EXERCISE BRIEF: Check every line below, and copy those that include "Startdato".

Extracted records:
◆ ◆ ◆ ◆ ◆

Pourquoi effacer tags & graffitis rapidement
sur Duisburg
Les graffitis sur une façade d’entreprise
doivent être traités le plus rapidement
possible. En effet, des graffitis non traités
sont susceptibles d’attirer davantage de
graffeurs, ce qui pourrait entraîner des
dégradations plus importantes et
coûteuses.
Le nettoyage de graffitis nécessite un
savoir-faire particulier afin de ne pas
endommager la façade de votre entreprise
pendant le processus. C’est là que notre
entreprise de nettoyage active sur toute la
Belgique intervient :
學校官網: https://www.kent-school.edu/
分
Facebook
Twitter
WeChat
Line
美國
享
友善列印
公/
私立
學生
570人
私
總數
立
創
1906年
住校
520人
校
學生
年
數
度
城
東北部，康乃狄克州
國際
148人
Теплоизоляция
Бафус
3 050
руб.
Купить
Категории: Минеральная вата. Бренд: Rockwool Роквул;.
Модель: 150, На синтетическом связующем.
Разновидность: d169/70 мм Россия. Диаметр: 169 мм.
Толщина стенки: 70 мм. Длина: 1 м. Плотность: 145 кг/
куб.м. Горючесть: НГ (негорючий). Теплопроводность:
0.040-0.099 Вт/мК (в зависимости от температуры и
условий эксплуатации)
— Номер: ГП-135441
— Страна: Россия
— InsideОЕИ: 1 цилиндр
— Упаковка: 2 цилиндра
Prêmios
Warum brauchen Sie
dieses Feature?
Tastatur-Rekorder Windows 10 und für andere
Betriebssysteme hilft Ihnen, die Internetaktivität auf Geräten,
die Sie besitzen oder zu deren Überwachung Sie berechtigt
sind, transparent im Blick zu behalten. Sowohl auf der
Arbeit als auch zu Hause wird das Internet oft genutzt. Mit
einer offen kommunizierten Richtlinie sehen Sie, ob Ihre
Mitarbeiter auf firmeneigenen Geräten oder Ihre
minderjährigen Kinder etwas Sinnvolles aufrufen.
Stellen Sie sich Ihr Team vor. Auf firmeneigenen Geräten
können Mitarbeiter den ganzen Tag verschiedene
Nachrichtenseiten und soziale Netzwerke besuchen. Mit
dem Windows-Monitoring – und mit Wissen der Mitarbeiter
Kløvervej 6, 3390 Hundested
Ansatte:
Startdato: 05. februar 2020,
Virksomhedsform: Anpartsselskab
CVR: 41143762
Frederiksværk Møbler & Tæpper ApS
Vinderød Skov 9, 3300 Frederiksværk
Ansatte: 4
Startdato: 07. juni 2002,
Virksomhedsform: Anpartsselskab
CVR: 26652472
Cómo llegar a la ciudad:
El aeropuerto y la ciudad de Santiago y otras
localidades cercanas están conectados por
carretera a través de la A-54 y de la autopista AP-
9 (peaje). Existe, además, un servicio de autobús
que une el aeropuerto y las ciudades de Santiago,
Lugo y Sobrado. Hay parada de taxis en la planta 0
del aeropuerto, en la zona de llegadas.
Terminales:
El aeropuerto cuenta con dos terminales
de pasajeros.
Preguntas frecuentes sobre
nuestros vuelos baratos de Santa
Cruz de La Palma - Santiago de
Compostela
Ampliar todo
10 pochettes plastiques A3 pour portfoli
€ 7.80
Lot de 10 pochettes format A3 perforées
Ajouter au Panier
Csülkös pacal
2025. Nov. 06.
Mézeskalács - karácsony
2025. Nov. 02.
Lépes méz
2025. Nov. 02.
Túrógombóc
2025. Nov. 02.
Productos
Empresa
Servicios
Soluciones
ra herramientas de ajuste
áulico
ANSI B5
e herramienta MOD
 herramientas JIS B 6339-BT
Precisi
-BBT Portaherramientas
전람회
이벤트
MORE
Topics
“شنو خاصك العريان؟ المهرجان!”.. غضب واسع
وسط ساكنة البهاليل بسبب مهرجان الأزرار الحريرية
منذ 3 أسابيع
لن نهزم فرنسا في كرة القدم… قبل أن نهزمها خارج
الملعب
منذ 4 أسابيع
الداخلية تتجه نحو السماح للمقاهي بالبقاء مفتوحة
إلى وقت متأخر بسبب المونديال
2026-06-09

◆ ◆ ◆ ◆ ◆

WRITTEN ANSWER:
Startdato: 05. februar 2020,
Startdato: 07. juni 2002,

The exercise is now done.